Suppose \(L : \R^n \to \R\) is linear. Show that there exists \(\vec{v} \in \R^n\) so that \(L(\vec{a}) = \vec{v} \cdot \vec{a}\).
Use this to explain S01P02.
Recall S01P14. Suppose \(u, v : \R^2 \to \R\) are smooth functions satisfying \[ u_x(x,y)=v_y(x,y)\qquad \text{and} \qquad u_y(x,y)=-v_x(x,y), \] for all \((x,y) \in \R^2\). Show that \(\Delta u = 0\) and \(\Delta v = 0\).
Let \(\Phi:\R^2\to\R^2\) be a rotation by \(\theta\) and a translation by \((a,b)\), i.e., \[ \Phi(x,y)=\bigl(x\cos\theta - y\sin\theta + a,\; x\sin\theta + y\cos\theta + b\bigr). \] If \(u\) is \(C^2\) and \(\Delta u=0\), show that \(\Delta(u\circ \Phi) = 0\).
Find some other map \(\Psi : \R^2 \to \R^2\) which isn't just a rotation or a translation but with the property that \(\Delta u = 0\) implies \(\Delta (u \circ \Psi) = 0\).
Suppose \(f : \R^n \to \R\) is continuously differentiable and \(f\) is positively homogeneous of degree \(\mathbf{k}\), meaning \(f(\lambda \cdot \vec{v}) = \lambda^k f(\vec{v})\) for all \(\vec{v} \in \R^n\) and \(\lambda > 0\). Prove \[ k\,f(x_{1},\ldots ,x_{n})=\sum _{i=1}^{n}x_{i}{\frac {\partial f}{\partial x_{i}}}(x_{1},\ldots ,x_{n}). \] This is the first half of Euler's homogeneous function theorem.
For a positive integer \(k\), consider the function \(f_k : \R^2 \to \R\) defined in polar coordinates via \(f_k(r,\theta) = r^k \cos(k\theta)\).

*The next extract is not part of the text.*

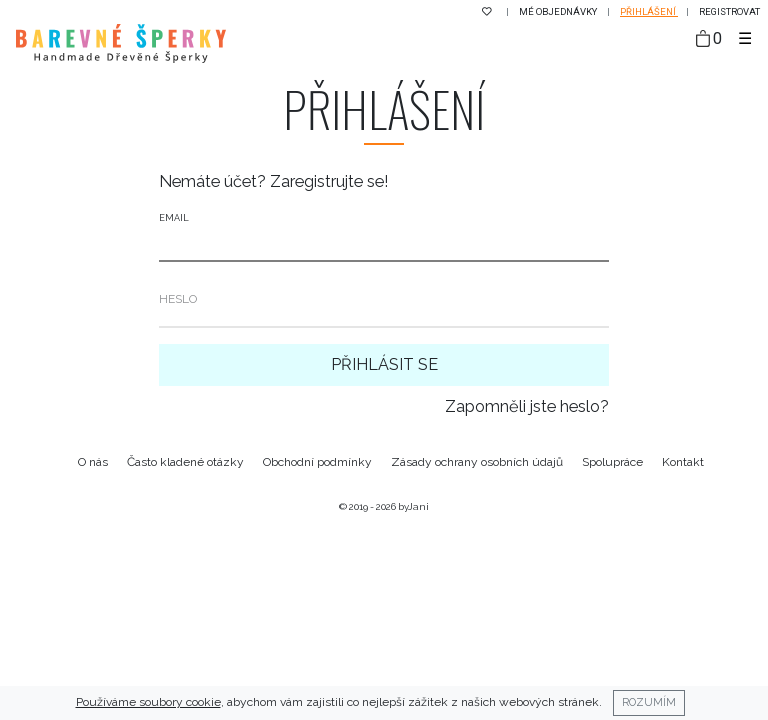 This screenshot has width=768, height=720. Describe the element at coordinates (649, 11) in the screenshot. I see `Přihlášení` at that location.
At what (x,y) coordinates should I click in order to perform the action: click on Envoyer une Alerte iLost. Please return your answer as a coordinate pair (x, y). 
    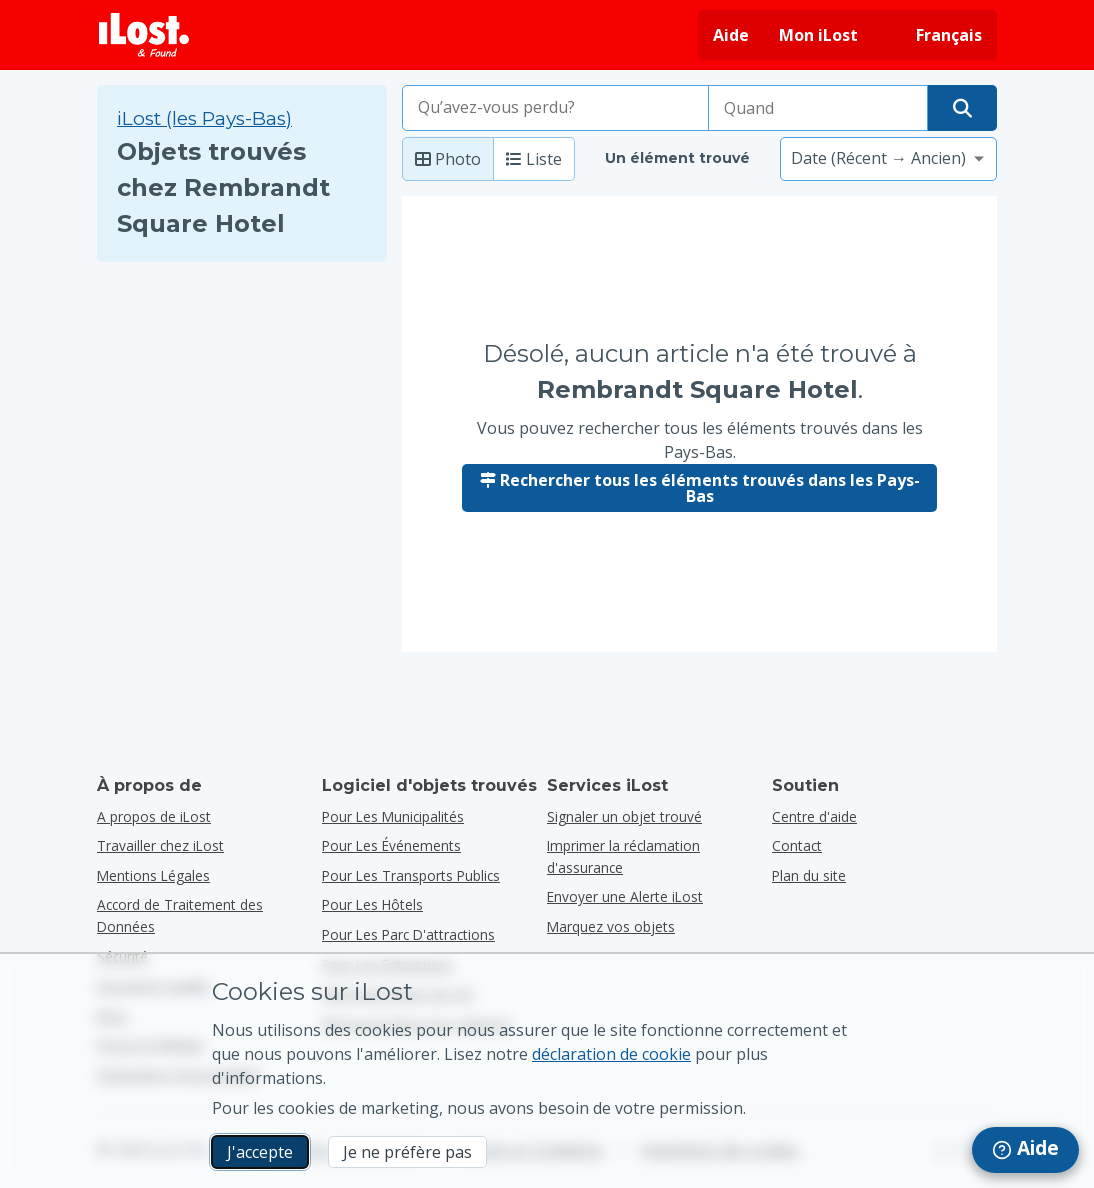     Looking at the image, I should click on (625, 896).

Note that \(f_k\) is homogeneous of degree \(k\), and use the formula in S02P07 to check \(\Delta f_k = 0\).
Then write \(f_k\) in Cartesian coordinates to find some harmonic polynomials of degree \(k\).
Suppose \(f : \R^3 \to \R\) is a smooth function, and \(f(0,0,0) = 0\) and \(\nabla f(0,0,0) \neq 0\). Explain why for \(v \in T_{(0,0,0)} f^{-1}(0)\) we have \(v \cdot \nabla f(0,0,0) = 0\).

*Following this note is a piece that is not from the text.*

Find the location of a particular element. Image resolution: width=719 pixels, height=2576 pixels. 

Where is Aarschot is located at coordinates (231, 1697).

If all directional derivatives vanish at \(a\), then the function is differentiable at \(a\).
Let \(\gamma:\R\to\R^2\) be a \(C^2\) curve parametrized by arclength, meaning \(|\gamma'(s)| \equiv 1\). Then \(\gamma'(s)\cdot \gamma''(s)=0\). Hint: use S01P05.
Let \(f:\R^n\to\R^m\) be differentiable at \(a\), and let \(g:\R^m\to\R\) be differentiable at \(f(a)\). Then \[ \nabla(g\circ f)(a)=Df(a)\left( \left(\nabla g\right)(f(a)) \right). \]
If \(f : \R^n \to \R^m\) is differentiable at \(a\) and \(g : \R^m \to \R\) has all directional derivatives at \(f(a)\), then \[ D_v (g \circ f)(a) = (D_{Df(a)(v)} g)(f(a)). \]